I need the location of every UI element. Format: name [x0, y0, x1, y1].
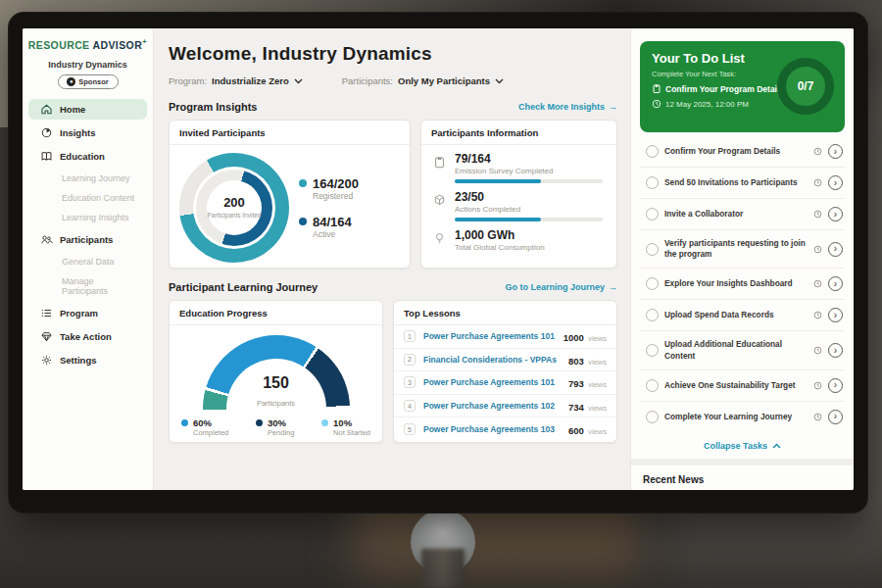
lesson-link[interactable]: Power Purchase Agreements 102	[423, 401, 561, 411]
invited-participants-donut-chart: 200 Participants Invited	[179, 153, 289, 263]
check-more-insights-link[interactable]: Check More Insights →	[518, 102, 617, 112]
logo-plus: +	[142, 37, 147, 46]
task-row-upload-spend-data[interactable]: Upload Spend Data Records ›	[640, 300, 845, 331]
sidebar-item-program[interactable]: Program	[28, 303, 147, 323]
chevron-right-icon[interactable]: ›	[828, 175, 843, 190]
clock-icon	[813, 381, 822, 390]
legend-value: 30%	[268, 417, 295, 428]
task-row-explore-insights[interactable]: Explore Your Insights Dashboard ›	[640, 269, 845, 300]
sidebar-item-general-data[interactable]: General Data	[28, 253, 147, 270]
sponsor-label: Sponsor	[78, 77, 108, 86]
task-row-send-invitations[interactable]: Send 50 Invitations to Participants ›	[640, 168, 845, 199]
lightbulb-icon	[433, 231, 446, 246]
top-lessons-card: Top Lessons 1 Power Purchase Agreements …	[393, 300, 617, 443]
collapse-label: Collapse Tasks	[704, 441, 767, 451]
lesson-views: 600	[568, 425, 584, 436]
clipboard-icon	[433, 155, 446, 170]
sidebar-item-education[interactable]: Education	[28, 146, 147, 167]
legend-value: 10%	[333, 417, 370, 428]
chevron-right-icon[interactable]: ›	[828, 242, 843, 257]
task-row-upload-educational-content[interactable]: Upload Additional Educational Content ›	[640, 331, 845, 369]
task-checkbox[interactable]	[646, 277, 659, 290]
task-checkbox[interactable]	[646, 243, 659, 256]
task-checkbox[interactable]	[646, 208, 659, 220]
chevron-right-icon[interactable]: ›	[828, 276, 843, 291]
clock-icon	[813, 245, 822, 254]
sidebar-item-learning-journey[interactable]: Learning Journey	[28, 170, 147, 187]
sidebar-item-education-content[interactable]: Education Content	[28, 189, 147, 207]
chevron-right-icon[interactable]: ›	[828, 343, 843, 358]
task-row-confirm-program[interactable]: Confirm Your Program Details ›	[640, 136, 845, 168]
chevron-right-icon[interactable]: ›	[828, 144, 843, 159]
chevron-right-icon[interactable]: ›	[828, 378, 843, 393]
views-label: views	[588, 358, 607, 367]
sidebar-item-participants[interactable]: Participants	[28, 229, 147, 250]
progress-bar-actions	[455, 218, 603, 221]
sidebar-item-learning-insights[interactable]: Learning Insights	[28, 209, 147, 226]
views-label: views	[588, 404, 607, 413]
chevron-right-icon[interactable]: ›	[828, 308, 843, 322]
lesson-row: 5 Power Purchase Agreements 103 600 view…	[394, 417, 616, 441]
task-row-complete-learning-journey[interactable]: Complete Your Learning Journey ›	[640, 402, 845, 432]
clock-icon	[813, 279, 822, 288]
legend-pending: 30% Pending	[256, 417, 295, 437]
education-progress-gauge-chart: 150 Participants	[203, 335, 350, 410]
task-checkbox[interactable]	[646, 176, 659, 189]
task-row-verify-participants[interactable]: Verify participants requesting to join t…	[640, 230, 845, 269]
sidebar-item-insights[interactable]: Insights	[28, 122, 147, 143]
task-label: Confirm Your Program Details	[664, 146, 808, 157]
sidebar-item-take-action[interactable]: Take Action	[28, 326, 147, 347]
collapse-tasks-link[interactable]: Collapse Tasks	[640, 432, 845, 459]
registered-label: Registered	[313, 191, 353, 201]
lesson-rank: 5	[404, 423, 416, 435]
todo-progress-value: 0/7	[798, 79, 814, 93]
participants-information-card: Participants Information 79/164 Emission…	[420, 120, 617, 269]
task-checkbox[interactable]	[646, 379, 659, 392]
organization-name: Industry Dynamics	[23, 60, 153, 70]
legend-dot-pending	[256, 419, 263, 426]
chevron-right-icon[interactable]: ›	[828, 207, 843, 221]
lesson-link[interactable]: Financial Considerations - VPPAs	[423, 355, 561, 365]
main-content: Welcome, Industry Dynamics Program: Indu…	[154, 28, 630, 490]
program-value: Industrialize Zero	[212, 75, 289, 86]
lesson-link[interactable]: Power Purchase Agreements 103	[423, 424, 561, 434]
sidebar-item-settings[interactable]: Settings	[28, 350, 147, 370]
task-row-achieve-target[interactable]: Achieve One Sustainability Target ›	[640, 370, 845, 402]
sidebar-item-home[interactable]: Home	[28, 99, 147, 120]
gauge-center-value: 150	[203, 374, 350, 392]
task-checkbox[interactable]	[646, 411, 659, 423]
task-label: Explore Your Insights Dashboard	[664, 278, 808, 289]
stat-label: Total Global Consumption	[455, 243, 603, 252]
sidebar-item-label: Insights	[60, 127, 95, 138]
task-checkbox[interactable]	[646, 344, 659, 357]
task-label: Invite a Collaborator	[664, 209, 808, 220]
program-label: Program:	[169, 75, 207, 86]
views-label: views	[588, 427, 607, 436]
lesson-link[interactable]: Power Purchase Agreements 101	[423, 331, 556, 341]
task-row-invite-collaborator[interactable]: Invite a Collaborator ›	[640, 199, 845, 230]
sidebar-item-label: Education	[60, 151, 105, 162]
recent-news-card: Recent News	[640, 466, 845, 490]
task-checkbox[interactable]	[646, 145, 659, 158]
lesson-views: 734	[568, 402, 584, 413]
participants-dropdown[interactable]: Participants: Only My Participants	[342, 75, 504, 86]
todo-next-task: Confirm Your Program Details	[665, 84, 784, 94]
task-label: Verify participants requesting to join t…	[664, 238, 808, 260]
sidebar-item-manage-participants[interactable]: Manage Participants	[28, 272, 147, 300]
chevron-right-icon[interactable]: ›	[828, 410, 843, 424]
sidebar-item-label: Program	[60, 308, 98, 318]
sponsor-badge[interactable]: ● Sponsor	[58, 74, 119, 89]
clock-icon	[813, 413, 822, 421]
cube-icon	[433, 193, 446, 207]
gauge-center-label: Participants	[257, 399, 295, 408]
gear-icon	[40, 354, 53, 367]
sidebar-item-label: Home	[60, 104, 85, 115]
task-checkbox[interactable]	[646, 309, 659, 321]
lesson-link[interactable]: Power Purchase Agreements 101	[423, 377, 561, 387]
arrow-right-icon: →	[609, 282, 617, 292]
recent-news-heading: Recent News	[643, 474, 842, 490]
todo-due-date: 12 May 2025, 12:00 PM	[665, 100, 749, 109]
logo-text-advisor: ADVISOR	[92, 39, 142, 51]
program-dropdown[interactable]: Program: Industrialize Zero	[169, 75, 303, 86]
go-to-learning-journey-link[interactable]: Go to Learning Journey →	[505, 282, 617, 292]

TASK REQUIREMENTS:
Output each line of the listing above that has "learning".

OUTPUT OF THE TASK:
sidebar-item-learning-journey[interactable]: Learning Journey	[28, 170, 147, 187]
sidebar-item-learning-insights[interactable]: Learning Insights	[28, 209, 147, 226]
task-row-complete-learning-journey[interactable]: Complete Your Learning Journey ›	[640, 402, 845, 432]
go-to-learning-journey-link[interactable]: Go to Learning Journey →	[505, 282, 617, 292]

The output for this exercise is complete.